Since m||n then we know that their are angle pairs that exist to make equality statements.

`/_3 and/_5` are known as either same-side interior angles or consecutive interior angles.  When lines are parallel, same-side interior angles together = 180˚.  This makes the equation:

`(6x + y) + (8x + 2y) = 180`

`14x + 3y = 180`

We also know that `/_5 and/_6`  form a linear pair which,  together, must equal 180˚. This makes the equation:

`(8x + 2y) + (4x + 7y) = 180`

`12x + 9y = 180`

Now that we have a system of equations, we can solve for x and y.  This case I will use the elimination method.

i.) 14x + 3y = 180

ii.) 12x + 9y = 180

Multiply equation (i.) by -3 to obtain the coefficient -9 which will be opposite of 9 in eqution ii.

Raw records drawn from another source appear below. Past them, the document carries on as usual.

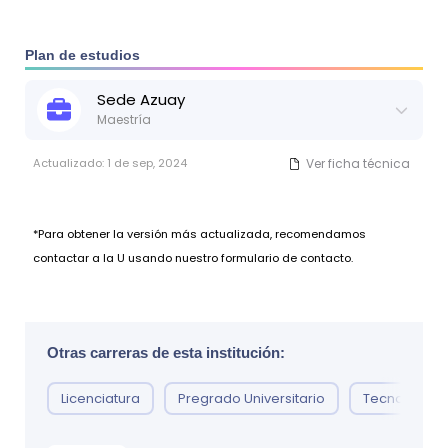
Neuropsicología del daño cerebral: Psicólogos
de prevención que respondan a las necesidades y
Clínicos, Médicos, fonoaudiólogos.
problemas locales y/o nacionales.
Neuropsicología del adulto y del adulto mayor:
Plan de estudios
Psicólogos Clínicos.
Sede
Azuay
Maestría
Actualizado:
1 de sep, 2024
Ver ficha técnica
*Para obtener la versión más actualizada, recomendamos
contactar a la U usando nuestro formulario de contacto.
Otras carreras de esta institución:
Licenciatura
Pregrado Universitario
Tecnología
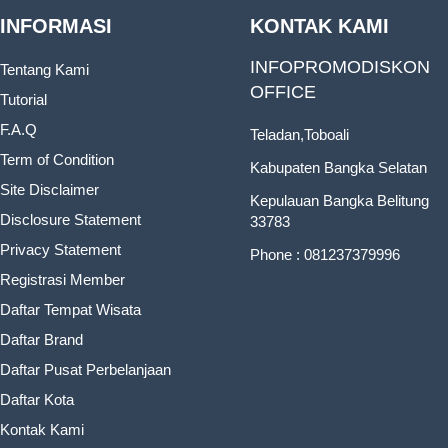
INFORMASI
KONTAK KAMI
INFOPROMODISKON
Tentang Kami
OFFICE
Tutorial
F.A.Q
Teladan,Toboali
Term of Condition
Kabupaten Bangka Selatan
Site Disclaimer
Kepulauan Bangka Belitung
Disclosure Statement
33783
Privacy Statement
Phone : 081237379996
Registrasi Member
Daftar Tempat Wisata
Daftar Brand
Daftar Pusat Perbelanjaan
Daftar Kota
Kontak Kami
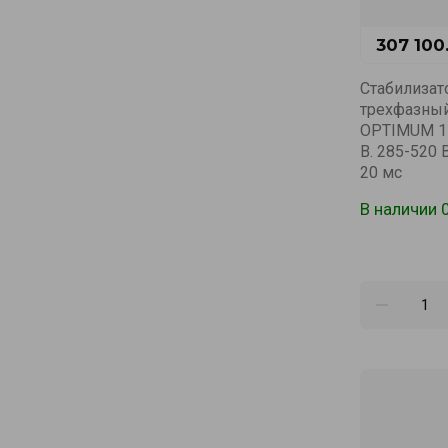
307 100
Стабилизат
трехфазны
OPTIMUM 15
В. 285-520 
20 мс
В наличии 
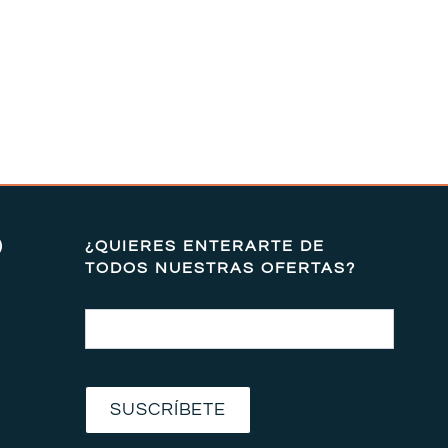
)
¿QUIERES ENTERARTE DE
TODOS NUESTRAS OFERTAS?
Email
SUSCRÍBETE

`-3(14x + 3y=180) rArr -42x -9y = -540`

Add the new equation to equation ii.

` -42x - 9y = -540`

` 12x + 9y = 180 `

`-30x = -360`

`x = 12`

Substitute to find y.

`12(12) + 9y = 180 `

`144 + 9y = 180 `

`9y = 36 `

`y = 4`

x = 12 and y = 4

To find `/_7` , we know that `/_6 and/_7`  are equal because all vetical angles are equal.

Therefore,`/_6` is 4x + 7y = 4(12) + 7(4) = 48 + 28 = 76.

`/_7` is also 76˚

The solution for the given problem is x = 12, y = 4, and `/_7` = 76˚.